# BRIEF:
From the records below, find each line with the string "Ukrainian" and copy it.

# TASK INPUT:
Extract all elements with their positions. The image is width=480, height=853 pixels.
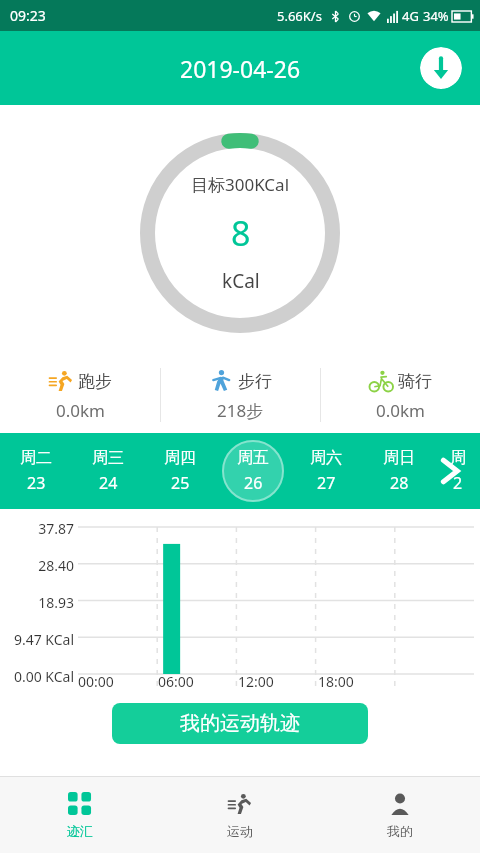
button[interactable]: 跑步 (0, 365, 160, 426)
staticText: 218步 (217, 399, 264, 422)
staticText: 周 (450, 448, 466, 468)
staticText: 9.47 KCal (6, 630, 74, 647)
staticText: 18.93 KCal (6, 593, 74, 610)
staticText: 骑行 (398, 371, 432, 392)
staticText: 12:00 (238, 672, 274, 691)
button[interactable]: 我的运动轨迹 (112, 703, 368, 744)
staticText: 00:00 (78, 672, 114, 691)
staticText: 37.87 KCal (6, 519, 74, 536)
staticText: 34% (423, 7, 449, 25)
staticText: 2019-04-26 (180, 53, 301, 84)
staticText: 27 (317, 472, 336, 494)
staticText: 步行 (238, 371, 272, 392)
staticText: 周三 (92, 448, 124, 468)
staticText: 06:00 (158, 672, 194, 691)
staticText: 24 (99, 472, 118, 494)
button[interactable]: Download (420, 47, 462, 89)
staticText: 26 (244, 472, 263, 494)
staticText: 周六 (310, 448, 342, 468)
staticText: 0.0km (376, 399, 425, 422)
button[interactable]: 周三 (72, 433, 144, 509)
staticText: 目标300KCal (191, 173, 290, 196)
staticText: 09:23 (10, 6, 46, 25)
staticText: 5.66K/s (277, 7, 322, 25)
staticText: 迹汇 (67, 823, 93, 839)
staticText: 28 (390, 472, 409, 494)
staticText: 我的 (387, 823, 413, 839)
button[interactable]: 周四 (144, 433, 216, 509)
staticText: 8 (231, 210, 251, 256)
staticText: 我的运动轨迹 (180, 711, 300, 736)
staticText: 周五 (237, 448, 269, 468)
button[interactable]: 步行 (161, 365, 320, 426)
staticText: 2 (453, 472, 463, 494)
staticText: 18:00 (318, 672, 354, 691)
staticText: 周四 (164, 448, 196, 468)
staticText: 23 (27, 472, 46, 494)
staticText: 周日 (383, 448, 415, 468)
staticText: 周二 (20, 448, 52, 468)
button[interactable]: 周二 (0, 433, 72, 509)
staticText: 0.00 KCal (6, 667, 74, 684)
button[interactable]: 周 (435, 433, 480, 509)
button[interactable]: 运动 (160, 777, 320, 853)
button[interactable]: 周五 (216, 433, 289, 509)
staticText: 4G (402, 7, 419, 25)
button[interactable]: 周日 (362, 433, 435, 509)
staticText: kCal (222, 268, 260, 294)
staticText: 运动 (227, 823, 253, 839)
staticText: 28.40 KCal (6, 556, 74, 573)
button[interactable]: 骑行 (321, 365, 480, 426)
button[interactable]: 迹汇 (0, 777, 160, 853)
button[interactable]: Next week (428, 449, 472, 493)
staticText: 25 (171, 472, 190, 494)
staticText: 0.0km (56, 399, 105, 422)
staticText: 跑步 (78, 371, 112, 392)
button[interactable]: 周六 (289, 433, 362, 509)
button[interactable]: 我的 (320, 777, 480, 853)
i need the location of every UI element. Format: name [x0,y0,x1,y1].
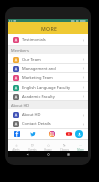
button[interactable]: MORE [8,22,88,34]
staticText: Our Team [22,57,82,63]
button[interactable]: Instagram [49,131,55,137]
staticText: Contact Details [22,121,82,127]
button[interactable]: Testimonials [8,34,88,46]
button[interactable]: Facebook [14,131,20,137]
staticText: Management and Administration Team [22,66,82,72]
button[interactable]: Alerts [8,140,24,151]
button[interactable]: Classes [56,140,72,151]
button[interactable]: Academic Faculty [8,92,88,101]
button[interactable]: Chat [75,130,83,138]
button[interactable]: Twitter [30,131,36,137]
staticText: Alerts [12,148,20,151]
staticText: MORE [41,25,58,32]
button[interactable]: English Language Faculty [8,83,88,92]
button[interactable]: More [72,140,88,151]
button[interactable]: Home [40,140,56,151]
staticText: English Language Faculty [22,85,82,91]
button[interactable]: Our Team [8,55,88,64]
button[interactable]: Contact Details [8,119,88,129]
staticText: Testimonials [22,37,82,43]
staticText: Members [11,48,29,53]
button[interactable]: Marketing Team [8,73,88,82]
staticText: Home [44,148,52,151]
staticText: Marketing Team [22,75,82,81]
button[interactable]: About HD [8,110,88,120]
staticText: About HD [11,103,30,108]
button[interactable]: Management and Administration Team [8,64,88,73]
staticText: More [77,148,84,151]
staticText: Classes [60,148,69,151]
button[interactable]: Events [24,140,40,151]
button[interactable]: YouTube [66,131,72,137]
staticText: Events [28,148,37,151]
staticText: Academic Faculty [22,94,82,100]
staticText: About HD [22,112,82,118]
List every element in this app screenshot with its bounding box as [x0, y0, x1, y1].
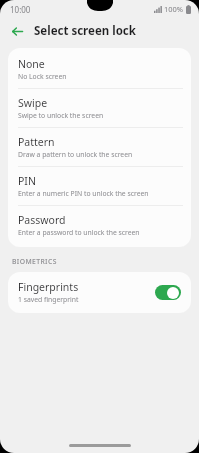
button[interactable]: None: [8, 48, 191, 88]
staticText: Pattern: [18, 135, 55, 149]
staticText: Swipe to unlock the screen: [18, 111, 104, 120]
staticText: 1 saved fingerprint: [18, 295, 79, 304]
button[interactable]: Fingerprints toggle: [155, 285, 181, 300]
staticText: Fingerprints: [18, 280, 79, 294]
button[interactable]: Fingerprints: [8, 272, 191, 313]
button[interactable]: PIN: [8, 167, 191, 205]
button[interactable]: Pattern: [8, 128, 191, 166]
staticText: Enter a password to unlock the screen: [18, 228, 140, 237]
staticText: 100%: [164, 4, 184, 14]
button[interactable]: Back: [6, 20, 28, 42]
staticText: BIOMETRICS: [12, 257, 57, 266]
staticText: Enter a numeric PIN to unlock the screen: [18, 189, 149, 198]
staticText: Password: [18, 213, 66, 227]
staticText: No Lock screen: [18, 72, 67, 81]
button[interactable]: Swipe: [8, 89, 191, 127]
staticText: 10:00: [10, 4, 31, 15]
button[interactable]: Password: [8, 206, 191, 247]
staticText: Select screen lock: [34, 23, 136, 39]
staticText: Swipe: [18, 96, 48, 110]
staticText: Draw a pattern to unlock the screen: [18, 150, 133, 159]
staticText: None: [18, 57, 45, 71]
staticText: PIN: [18, 174, 36, 188]
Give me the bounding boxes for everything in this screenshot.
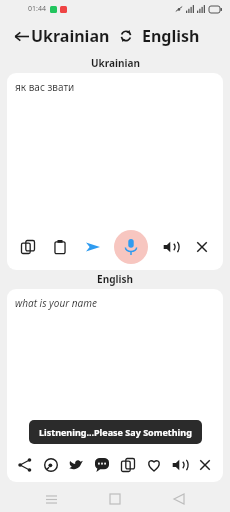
button[interactable]: Listen bbox=[168, 454, 190, 476]
button[interactable]: Translate bbox=[82, 236, 104, 258]
staticText: English bbox=[142, 25, 200, 47]
button[interactable]: Home bbox=[102, 486, 128, 512]
button[interactable]: Copy bbox=[17, 236, 39, 258]
button[interactable]: SMS bbox=[91, 454, 113, 476]
staticText: Listnening...Please Say Something bbox=[39, 426, 192, 438]
button[interactable]: Back bbox=[166, 486, 192, 512]
button[interactable]: Paste bbox=[49, 236, 71, 258]
button[interactable]: English bbox=[142, 25, 200, 47]
button[interactable]: Speak bbox=[114, 230, 148, 264]
button[interactable]: Share bbox=[14, 454, 36, 476]
staticText: Ukrainian bbox=[91, 56, 140, 70]
staticText: what is your name bbox=[15, 296, 97, 310]
button[interactable]: Twitter bbox=[65, 454, 87, 476]
button[interactable]: Copy bbox=[117, 454, 139, 476]
button[interactable]: Close bbox=[194, 454, 216, 476]
button[interactable]: Swap languages bbox=[117, 27, 135, 45]
button[interactable]: Favorite bbox=[143, 454, 165, 476]
button[interactable]: Recents bbox=[38, 486, 64, 512]
staticText: English bbox=[97, 272, 133, 286]
button[interactable]: Listen bbox=[159, 236, 181, 258]
button[interactable]: Clear bbox=[191, 236, 213, 258]
button[interactable]: Back bbox=[8, 23, 34, 49]
button[interactable]: WhatsApp bbox=[40, 454, 62, 476]
button[interactable]: Ukrainian bbox=[31, 25, 110, 47]
staticText: 01:44 bbox=[28, 4, 46, 14]
staticText: як вас звати bbox=[15, 80, 75, 94]
staticText: Ukrainian bbox=[31, 25, 110, 47]
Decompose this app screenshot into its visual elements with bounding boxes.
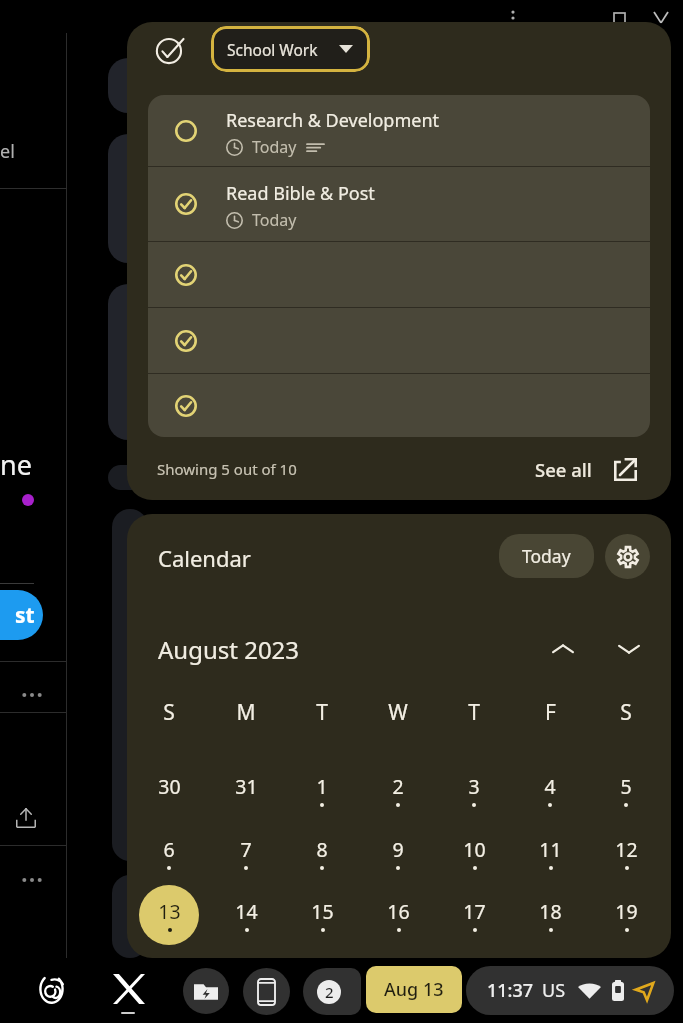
staticText: 7 — [240, 836, 252, 863]
staticText: 17 — [463, 898, 486, 925]
staticText: Aug 13 — [384, 977, 444, 1002]
staticText: T — [316, 698, 328, 727]
staticText: S — [163, 698, 175, 727]
button[interactable]: 14 — [207, 884, 284, 946]
button[interactable]: Tasks — [152, 31, 188, 67]
staticText: ne — [0, 446, 32, 483]
staticText: 4 — [544, 773, 556, 800]
staticText: 3 — [468, 773, 480, 800]
button[interactable]: 6 — [130, 822, 207, 884]
staticText: 13 — [158, 898, 181, 925]
button[interactable]: 16 — [360, 884, 436, 946]
button[interactable]: Research & Development — [148, 95, 650, 166]
staticText: 8 — [316, 836, 328, 863]
button[interactable]: 11:37 — [466, 966, 674, 1015]
button[interactable]: Today — [499, 534, 594, 578]
staticText: Calendar — [158, 543, 251, 573]
staticText: 30 — [158, 773, 181, 800]
button[interactable]: W — [360, 685, 436, 747]
staticText: US — [542, 978, 566, 1003]
staticText: School Work — [227, 39, 318, 60]
staticText: st — [15, 601, 35, 630]
staticText: W — [388, 698, 408, 727]
button[interactable] — [148, 308, 650, 373]
button[interactable]: Files — [183, 968, 229, 1014]
staticText: 2 — [392, 773, 404, 800]
staticText: August 2023 — [158, 633, 300, 666]
button[interactable]: Restore window — [607, 6, 631, 30]
staticText: 10 — [463, 836, 486, 863]
staticText: el — [0, 139, 15, 164]
staticText: 9 — [392, 836, 404, 863]
button[interactable]: 9 — [360, 822, 436, 884]
button[interactable]: 10 — [436, 822, 512, 884]
button[interactable]: 2 — [360, 759, 436, 821]
button[interactable]: School Work — [211, 26, 370, 72]
button[interactable]: M — [207, 685, 284, 747]
button[interactable]: 17 — [436, 884, 512, 946]
button[interactable]: Threads — [31, 967, 75, 1011]
button[interactable]: Close — [648, 7, 674, 33]
staticText: 15 — [311, 898, 334, 925]
button[interactable]: More options — [501, 6, 525, 30]
button[interactable]: T — [436, 685, 512, 747]
staticText: See all — [535, 457, 592, 482]
staticText: 5 — [620, 773, 632, 800]
staticText: Today — [252, 136, 297, 158]
staticText: Read Bible & Post — [226, 181, 375, 206]
button[interactable]: 18 — [512, 884, 588, 946]
staticText: 14 — [235, 898, 258, 925]
button[interactable] — [148, 374, 650, 437]
staticText: F — [545, 698, 556, 727]
button[interactable]: S — [588, 685, 664, 747]
button[interactable]: T — [284, 685, 360, 747]
staticText: Today — [522, 544, 571, 568]
staticText: 11:37 — [487, 978, 534, 1003]
staticText: 18 — [539, 898, 562, 925]
button[interactable]: 5 — [588, 759, 664, 821]
staticText: 6 — [163, 836, 175, 863]
button[interactable]: 19 — [588, 884, 664, 946]
staticText: T — [468, 698, 480, 727]
button[interactable]: Next month — [606, 626, 652, 672]
staticText: 31 — [235, 773, 258, 800]
button[interactable]: 31 — [207, 759, 284, 821]
button[interactable]: Aug 13 — [366, 966, 462, 1013]
button[interactable]: 15 — [284, 884, 360, 946]
staticText: 1 — [316, 773, 328, 800]
button[interactable]: 8 — [284, 822, 360, 884]
button[interactable]: Calendar settings — [605, 534, 650, 579]
button[interactable]: 3 — [436, 759, 512, 821]
staticText: Today — [252, 209, 297, 231]
staticText: 11 — [539, 836, 562, 863]
staticText: 16 — [387, 898, 410, 925]
button[interactable]: S — [130, 685, 207, 747]
button[interactable]: 1 — [284, 759, 360, 821]
button[interactable] — [148, 242, 650, 307]
button[interactable]: Phone — [243, 968, 290, 1015]
button[interactable]: Previous month — [540, 626, 586, 672]
button[interactable]: 11 — [512, 822, 588, 884]
button[interactable]: X — [107, 967, 151, 1011]
button[interactable]: 4 — [512, 759, 588, 821]
button[interactable]: 30 — [130, 759, 207, 821]
button[interactable]: 7 — [207, 822, 284, 884]
staticText: M — [236, 698, 256, 727]
staticText: S — [620, 698, 632, 727]
button[interactable]: 2 notifications — [303, 968, 361, 1015]
staticText: 19 — [615, 898, 638, 925]
button[interactable]: See all — [535, 451, 637, 488]
button[interactable]: Read Bible & Post — [148, 167, 650, 241]
staticText: 12 — [615, 836, 638, 863]
staticText: Showing 5 out of 10 — [157, 459, 297, 479]
button[interactable]: 13 — [130, 884, 207, 946]
staticText: 2 — [325, 982, 334, 1002]
button[interactable]: F — [512, 685, 588, 747]
staticText: Research & Development — [226, 108, 440, 133]
button[interactable]: 12 — [588, 822, 664, 884]
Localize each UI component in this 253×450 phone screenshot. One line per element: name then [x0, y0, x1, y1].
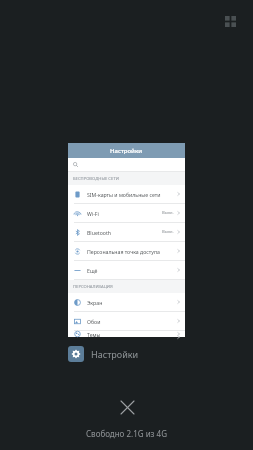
button[interactable]: Темы: [68, 331, 185, 337]
button[interactable]: Настройки: [68, 343, 139, 365]
staticText: Темы: [87, 331, 101, 337]
staticText: SIM-карты и мобильные сети: [87, 191, 161, 198]
button[interactable]: Экран: [68, 293, 185, 311]
staticText: ПЕРСОНАЛИЗАЦИЯ: [73, 284, 113, 290]
staticText: БЕСПРОВОДНЫЕ СЕТИ: [73, 176, 119, 182]
staticText: Выкл.: [162, 229, 174, 235]
button[interactable]: Персональная точка доступа: [68, 242, 185, 260]
button[interactable]: Wi-Fi: [68, 204, 185, 222]
staticText: Персональная точка доступа: [87, 248, 160, 255]
button[interactable]: Bluetooth: [68, 223, 185, 241]
staticText: Свободно 2.1G из 4G: [86, 428, 167, 439]
staticText: Выкл.: [162, 210, 174, 216]
button[interactable]: Close all: [113, 393, 141, 421]
button[interactable]: Grid view: [217, 8, 243, 34]
staticText: Wi-Fi: [87, 210, 99, 217]
button[interactable]: [68, 158, 185, 171]
staticText: Обои: [87, 318, 101, 325]
button[interactable]: SIM-карты и мобильные сети: [68, 185, 185, 203]
staticText: Ещё: [87, 267, 98, 274]
staticText: Bluetooth: [87, 229, 112, 236]
button[interactable]: Ещё: [68, 261, 185, 279]
button[interactable]: Настройки: [68, 143, 185, 337]
staticText: Настройки: [110, 147, 143, 155]
staticText: Экран: [87, 299, 103, 306]
staticText: Настройки: [91, 348, 139, 360]
button[interactable]: Обои: [68, 312, 185, 330]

# WRITTEN RESPONSE:
staticText: Ukrainian bbox=[91, 56, 140, 70]
button[interactable]: Ukrainian bbox=[31, 25, 110, 47]
staticText: Ukrainian bbox=[31, 25, 110, 47]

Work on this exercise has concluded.